> _Task objective_
When a line of the records below contains the string "reconnaître", copy that whole line.

(Records to process begins)

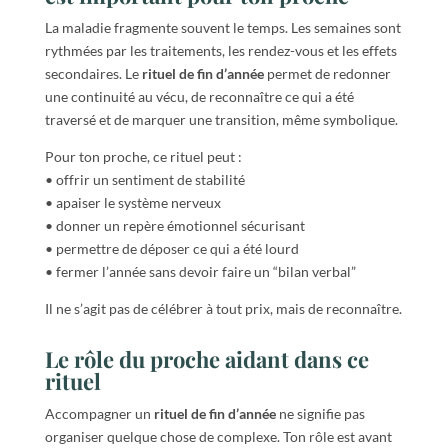
La maladie fragmente souvent le temps. Les semaines sont
rythmées par les traitements, les rendez-vous et les effets
secondaires. Le
rituel de fin d’année
permet de redonner
une continuité au vécu, de reconnaître ce qui a été
traversé et de marquer une transition, même symbolique.
Pour ton proche, ce rituel peut :
• offrir un sentiment de stabilité
• apaiser le système nerveux
• donner un repère émotionnel sécurisant
• permettre de déposer ce qui a été lourd
• fermer l’année sans devoir faire un “bilan verbal”
Il ne s’agit pas de célébrer à tout prix, mais de reconnaître.
Le rôle du proche aidant dans ce
rituel
Accompagner un
rituel de fin d’année
ne signifie pas
organiser quelque chose de complexe. Ton rôle est avant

(Records to process ends)

> _Finished exercise_
une continuité au vécu, de reconnaître ce qui a été
Il ne s’agit pas de célébrer à tout prix, mais de reconnaître.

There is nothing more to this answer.